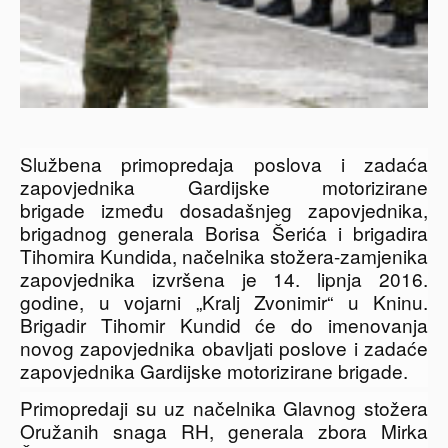
Službena primopredaja poslova i zadaća
zapovjednika
Gardijske motorizirane
brigade
između dosadašnjeg zapovjednika,
brigadnog generala Borisa Šerića i brigadira
Tihomira Kundida, načelnika stožera-zamjenika
zapovjednika izvršena je 14. lipnja 2016.
godine, u vojarni „Kralj Zvonimir“ u Kninu.
Brigadir Tihomir Kundid će do imenovanja
novog zapovjednika obavljati poslove i zadaće
zapovjednika Gardijske motorizirane brigade.
Primopredaji su uz načelnika Glavnog stožera
Oružanih snaga RH, generala zbora Mirka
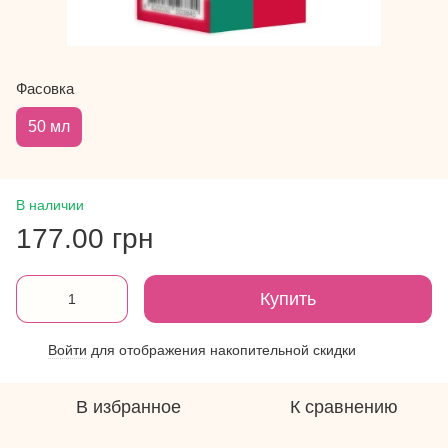
Фасовка
50 мл
В наличии
177.00 грн
Купить
Войти
для отображения накопительной скидки
%
В избранное
К сравнению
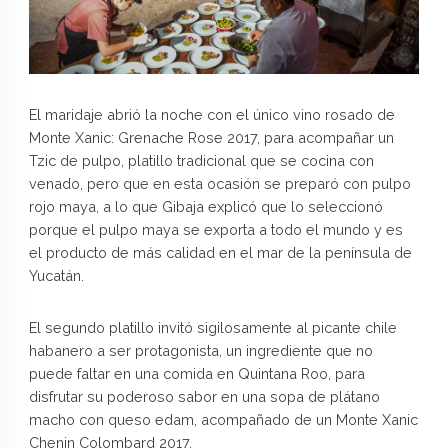
El maridaje abrió la noche con el único vino rosado de
Monte Xanic: Grenache Rose 2017, para acompañar un
Tzic de pulpo, platillo tradicional que se cocina con
venado, pero que en esta ocasión se preparó con pulpo
rojo maya, a lo que Gibaja explicó que lo seleccionó
porque el pulpo maya se exporta a todo el mundo y es
el producto de más calidad en el mar de la península de
Yucatán.
El segundo platillo invitó sigilosamente al picante chile
habanero a ser protagonista, un ingrediente que no
puede faltar en una comida en Quintana Roo, para
disfrutar su poderoso sabor en una sopa de plátano
macho con queso edam, acompañado de un Monte Xanic
Chenin Colombard 2017.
+++++
Print the data again word for word, pictures excluded.

Službena primopredaja poslova i zadaća
zapovjednika
Gardijske motorizirane
brigade
između dosadašnjeg zapovjednika,
brigadnog generala Borisa Šerića i brigadira
Tihomira Kundida, načelnika stožera-zamjenika
zapovjednika izvršena je 14. lipnja 2016.
godine, u vojarni „Kralj Zvonimir“ u Kninu.
Brigadir Tihomir Kundid će do imenovanja
novog zapovjednika obavljati poslove i zadaće
zapovjednika Gardijske motorizirane brigade.
Primopredaji su uz načelnika Glavnog stožera
Oružanih snaga RH, generala zbora Mirka
Фасовка
50 мл
В наличии
177.00 грн
Купить
Войти
для отображения накопительной скидки
%
В избранное
К сравнению
El maridaje abrió la noche con el único vino rosado de
Monte Xanic: Grenache Rose 2017, para acompañar un
Tzic de pulpo, platillo tradicional que se cocina con
venado, pero que en esta ocasión se preparó con pulpo
rojo maya, a lo que Gibaja explicó que lo seleccionó
porque el pulpo maya se exporta a todo el mundo y es
el producto de más calidad en el mar de la península de
Yucatán.
El segundo platillo invitó sigilosamente al picante chile
habanero a ser protagonista, un ingrediente que no
puede faltar en una comida en Quintana Roo, para
disfrutar su poderoso sabor en una sopa de plátano
macho con queso edam, acompañado de un Monte Xanic
Chenin Colombard 2017.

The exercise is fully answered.